Provided records —
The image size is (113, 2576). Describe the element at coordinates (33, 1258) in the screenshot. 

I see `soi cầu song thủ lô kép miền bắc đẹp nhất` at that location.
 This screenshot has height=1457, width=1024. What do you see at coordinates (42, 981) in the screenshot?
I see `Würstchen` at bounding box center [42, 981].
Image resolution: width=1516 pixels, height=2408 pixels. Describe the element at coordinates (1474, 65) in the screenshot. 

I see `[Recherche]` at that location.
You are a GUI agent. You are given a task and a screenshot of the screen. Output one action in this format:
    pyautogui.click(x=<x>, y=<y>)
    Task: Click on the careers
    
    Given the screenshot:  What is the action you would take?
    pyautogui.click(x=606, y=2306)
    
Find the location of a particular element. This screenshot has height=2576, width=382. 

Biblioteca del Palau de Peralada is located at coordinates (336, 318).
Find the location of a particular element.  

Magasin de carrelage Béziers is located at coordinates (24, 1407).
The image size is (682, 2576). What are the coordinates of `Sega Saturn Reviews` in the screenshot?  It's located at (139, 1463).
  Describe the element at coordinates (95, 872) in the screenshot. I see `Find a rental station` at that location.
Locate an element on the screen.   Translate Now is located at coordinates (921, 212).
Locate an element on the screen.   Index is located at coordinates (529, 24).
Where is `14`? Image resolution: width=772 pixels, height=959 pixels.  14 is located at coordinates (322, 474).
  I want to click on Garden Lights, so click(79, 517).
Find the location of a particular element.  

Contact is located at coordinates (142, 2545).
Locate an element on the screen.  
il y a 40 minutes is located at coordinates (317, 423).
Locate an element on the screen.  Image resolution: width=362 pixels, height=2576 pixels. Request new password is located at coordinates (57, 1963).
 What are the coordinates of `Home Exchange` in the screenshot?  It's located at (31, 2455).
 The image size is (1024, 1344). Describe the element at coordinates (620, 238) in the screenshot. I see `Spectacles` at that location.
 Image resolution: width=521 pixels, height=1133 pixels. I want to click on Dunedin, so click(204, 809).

Your instructions — Beginning with the line containing "Find the location of a particular element. This" and ending with the last line of the listing above, return every line exactly and nothing else.

Finished task —
Find the location of a particular element. This screenshot has height=2576, width=382. 

Biblioteca del Palau de Peralada is located at coordinates (336, 318).
Find the location of a particular element.  

Magasin de carrelage Béziers is located at coordinates (24, 1407).
The image size is (682, 2576). What are the coordinates of `Sega Saturn Reviews` in the screenshot?  It's located at (139, 1463).
  Describe the element at coordinates (95, 872) in the screenshot. I see `Find a rental station` at that location.
Locate an element on the screen.   Translate Now is located at coordinates (921, 212).
Locate an element on the screen.   Index is located at coordinates (529, 24).
Where is `14`? Image resolution: width=772 pixels, height=959 pixels.  14 is located at coordinates (322, 474).
  I want to click on Garden Lights, so click(79, 517).
Find the location of a particular element.  

Contact is located at coordinates (142, 2545).
Locate an element on the screen.  
il y a 40 minutes is located at coordinates (317, 423).
Locate an element on the screen.  Image resolution: width=362 pixels, height=2576 pixels. Request new password is located at coordinates (57, 1963).
 What are the coordinates of `Home Exchange` in the screenshot?  It's located at (31, 2455).
 The image size is (1024, 1344). Describe the element at coordinates (620, 238) in the screenshot. I see `Spectacles` at that location.
 Image resolution: width=521 pixels, height=1133 pixels. I want to click on Dunedin, so click(204, 809).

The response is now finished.